NATS reconnect not working #7056

wkloucek · 2023-08-17T07:44:16Z

Describe the bug

I have a NATS Cluster with 3 nodes. I have set replication for all oCIS streams to 3:

~ # nats stream report --leaders
Obtaining Stream stats

╭──────────────────────────────────────────────────────────────────────────────────────────────────────────────────────╮
│                                                    Stream Report                                                     │
├────────────────────┬─────────┬───────────┬───────────┬──────────┬─────────┬──────┬─────────┬─────────────────────────┤
│ Stream             │ Storage │ Placement │ Consumers │ Messages │ Bytes   │ Lost │ Deleted │ Replicas                │
├────────────────────┼─────────┼───────────┼───────────┼──────────┼─────────┼──────┼─────────┼─────────────────────────┤
│ OBJ_ocis           │ File    │           │ 0         │ 0        │ 0 B     │ 0    │ 0       │ nats-0, nats-1, nats-2* │
│ OBJ_userlog        │ File    │           │ 0         │ 0        │ 0 B     │ 0    │ 0       │ nats-0*, nats-1, nats-2 │
│ OBJ_postprocessing │ File    │           │ 0         │ 27       │ 13 KiB  │ 0    │ 36      │ nats-0*, nats-1, nats-2 │
│ OBJ_eventhistory   │ File    │           │ 0         │ 242      │ 165 KiB │ 0    │ 0       │ nats-0*, nats-1, nats-2 │
│ main-queue         │ File    │           │ 7         │ 192      │ 191 KiB │ 0    │ 0       │ nats-0, nats-1, nats-2* │
╰────────────────────┴─────────┴───────────┴───────────┴──────────┴─────────┴──────┴─────────┴─────────────────────────╯

When I restart all three NATS nodes on after another, there should be no service interruptions.

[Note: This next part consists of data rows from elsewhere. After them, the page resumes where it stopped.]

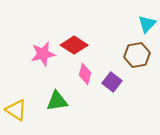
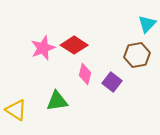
pink star: moved 6 px up; rotated 10 degrees counterclockwise
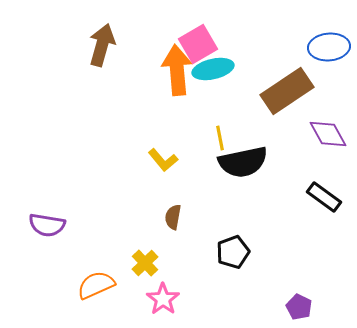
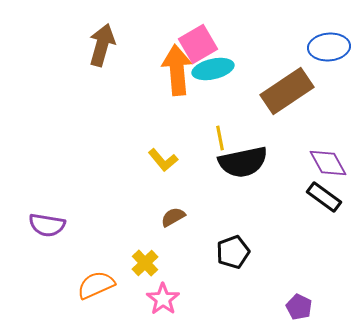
purple diamond: moved 29 px down
brown semicircle: rotated 50 degrees clockwise
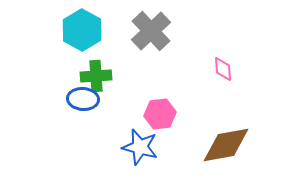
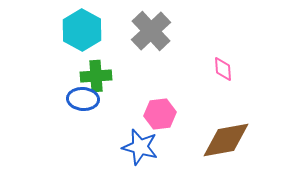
brown diamond: moved 5 px up
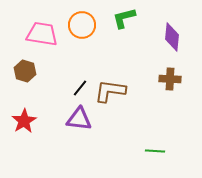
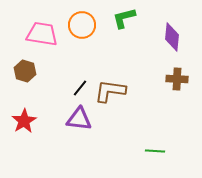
brown cross: moved 7 px right
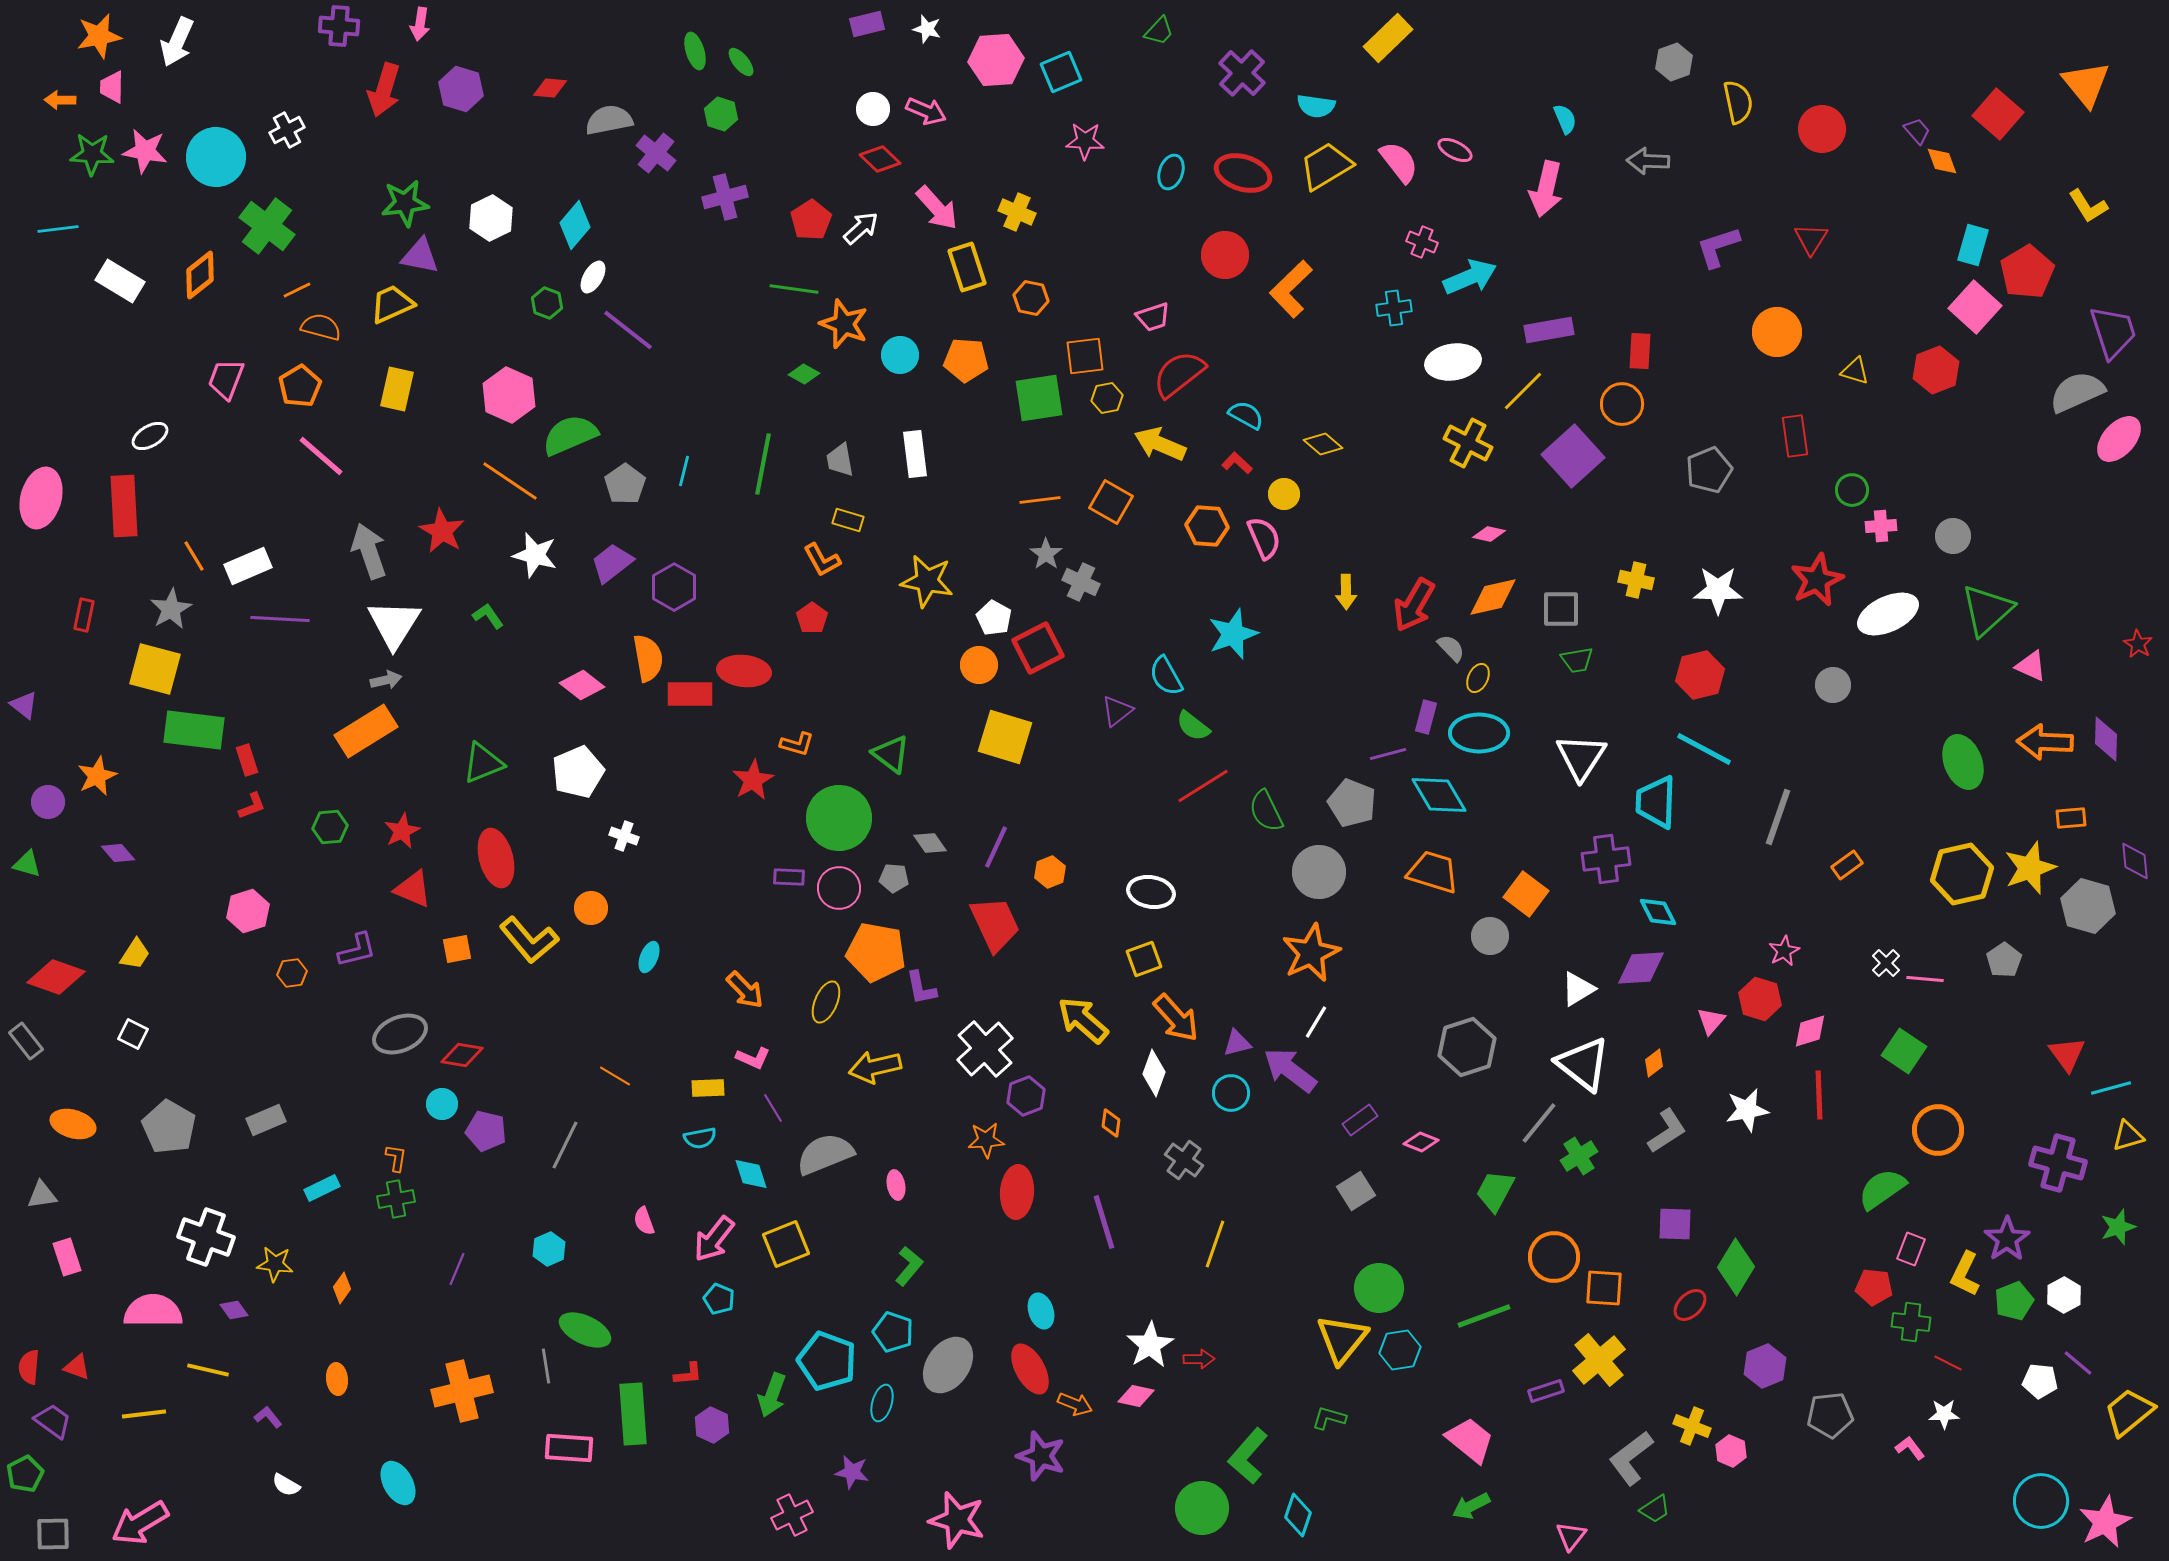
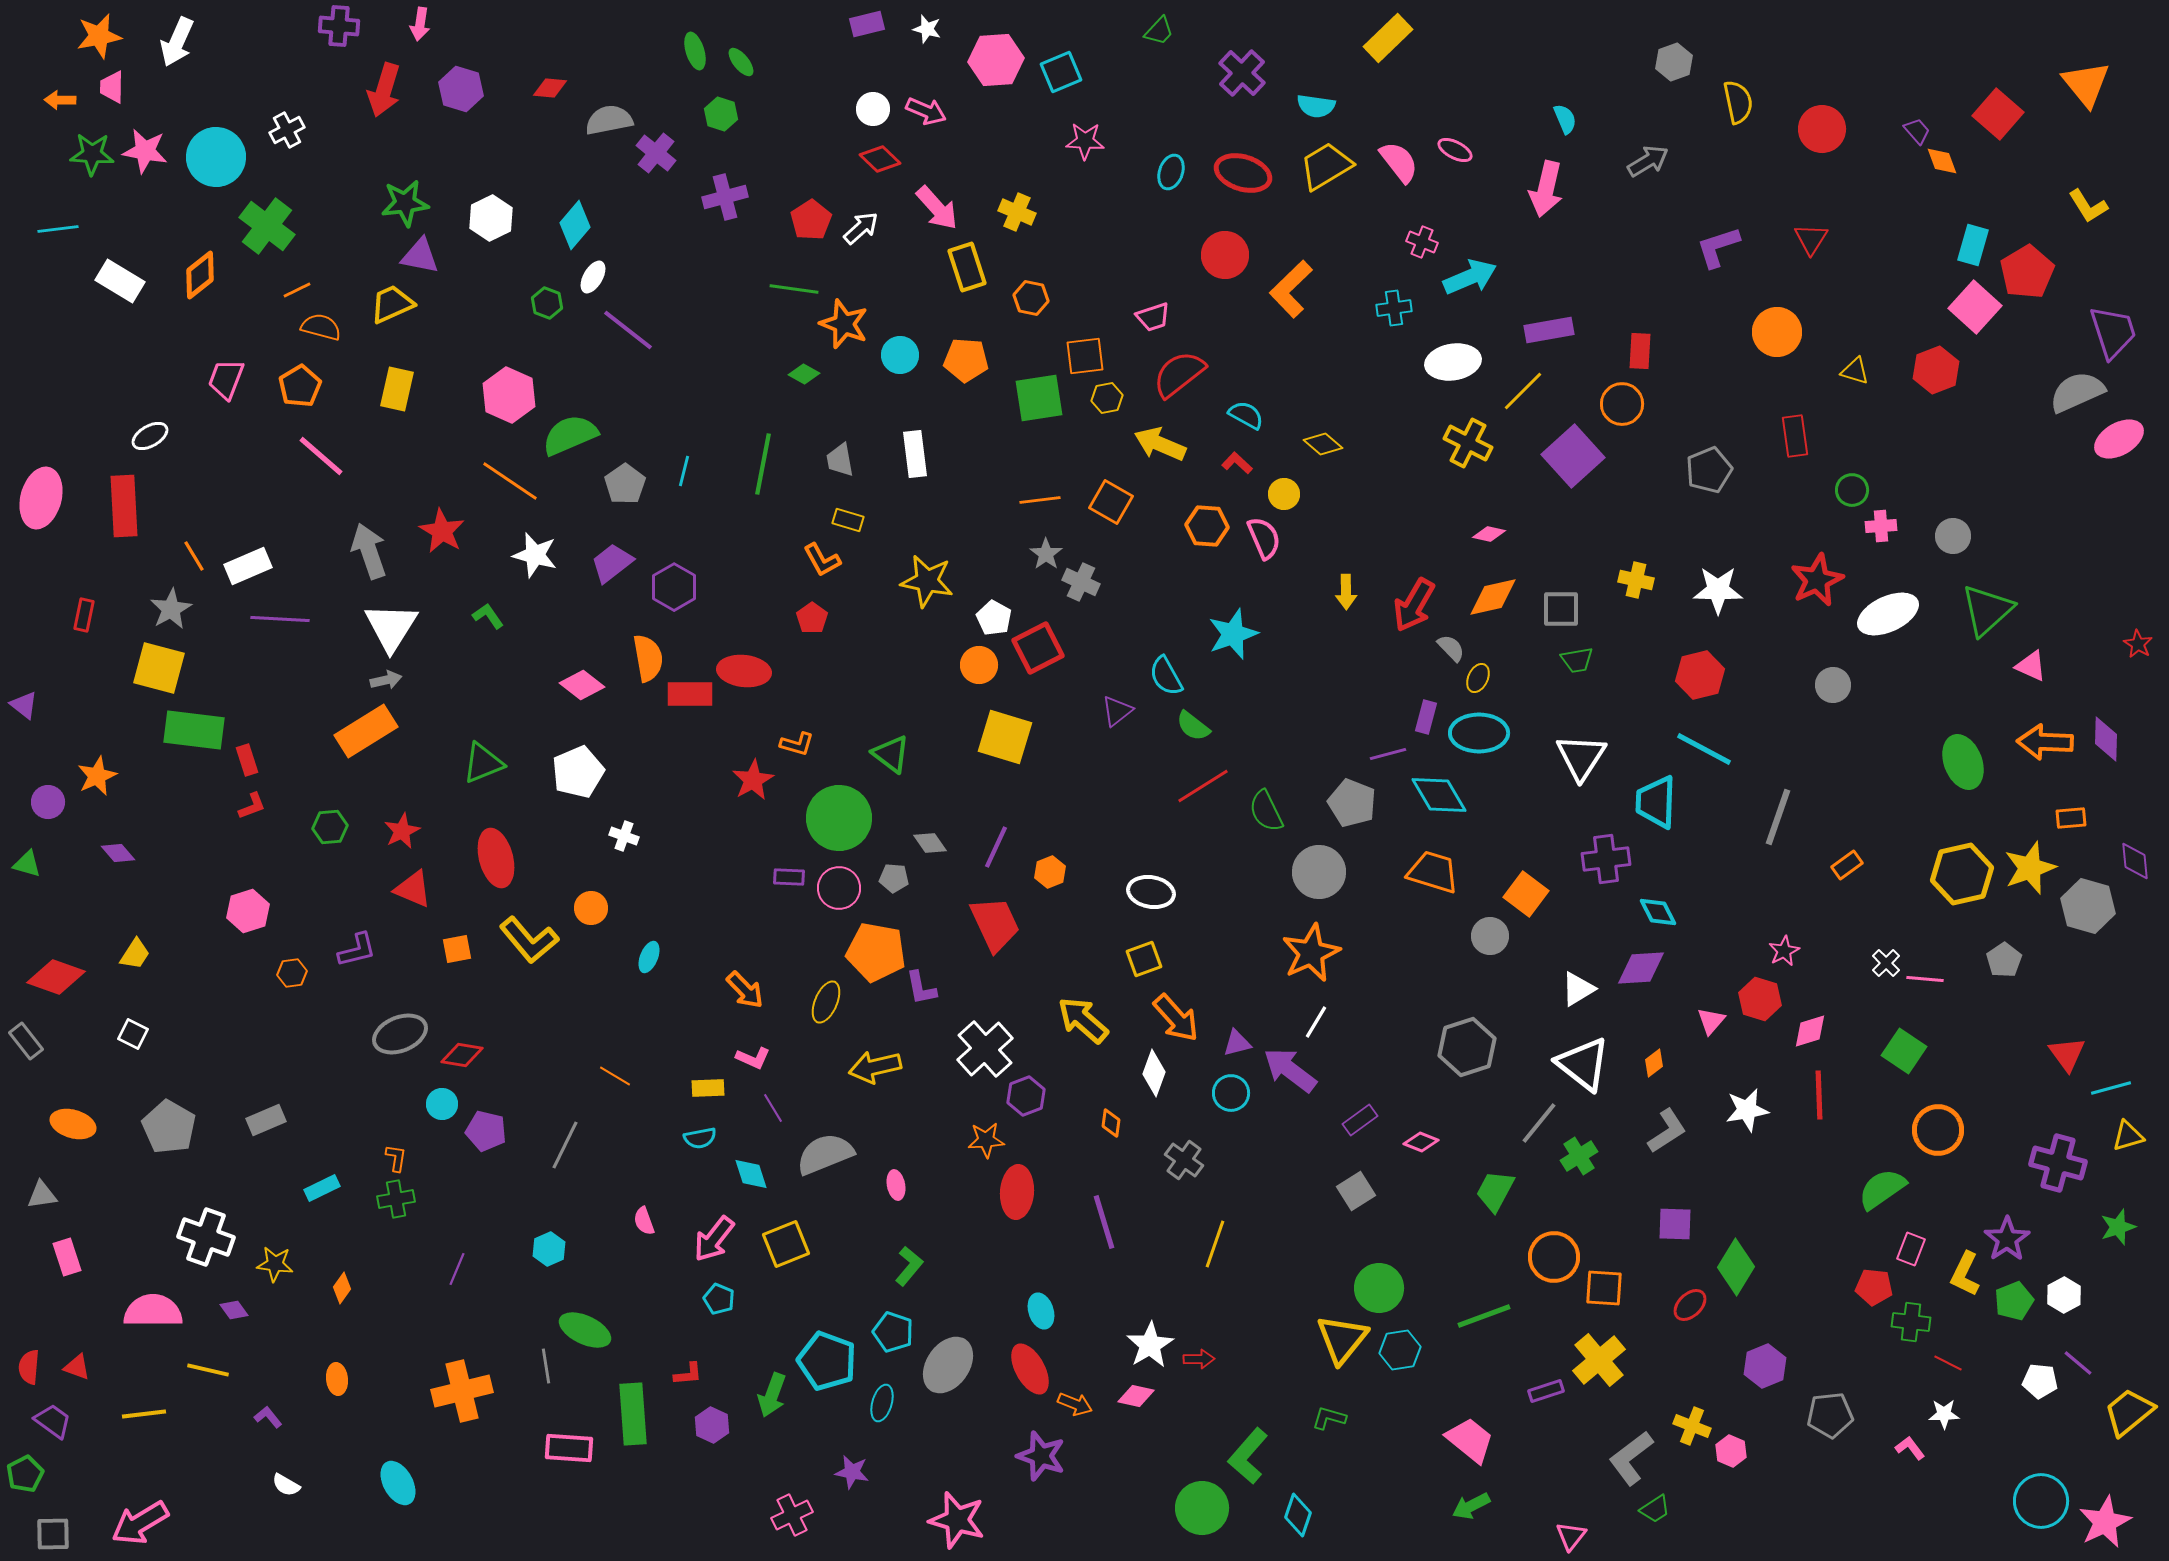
gray arrow at (1648, 161): rotated 147 degrees clockwise
pink ellipse at (2119, 439): rotated 18 degrees clockwise
white triangle at (394, 624): moved 3 px left, 3 px down
yellow square at (155, 669): moved 4 px right, 1 px up
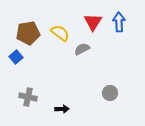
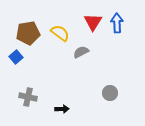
blue arrow: moved 2 px left, 1 px down
gray semicircle: moved 1 px left, 3 px down
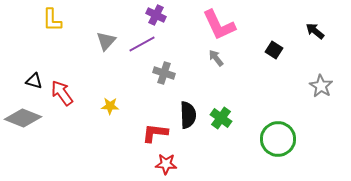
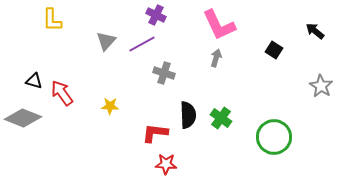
gray arrow: rotated 54 degrees clockwise
green circle: moved 4 px left, 2 px up
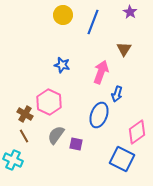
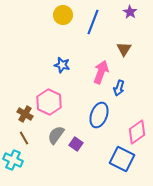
blue arrow: moved 2 px right, 6 px up
brown line: moved 2 px down
purple square: rotated 24 degrees clockwise
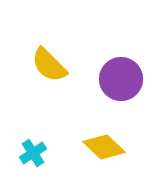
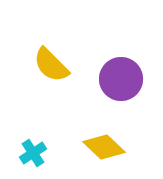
yellow semicircle: moved 2 px right
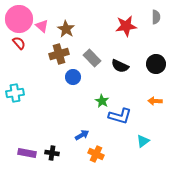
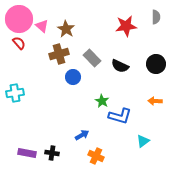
orange cross: moved 2 px down
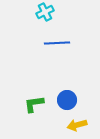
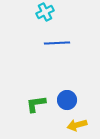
green L-shape: moved 2 px right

Actually when I'm done restarting all nodes oCIS does not recover from it. All files I upload now are stuck in the postprocessing step.

Steps to reproduce

Steps to reproduce the behavior:

run https://github.com/owncloud/ocis-charts/tree/master/deployments/ocis-nats
set replication to 3 for all oCIS streams
restart each NATS node / pod one after another (waiting 60 seconds between each restart)
upload a file, in my case a image

Expected behavior

The image uploads fine and I see preview. I also can download it.

Actual behavior

The image uploads fine. I see no preview. I cannot download the file.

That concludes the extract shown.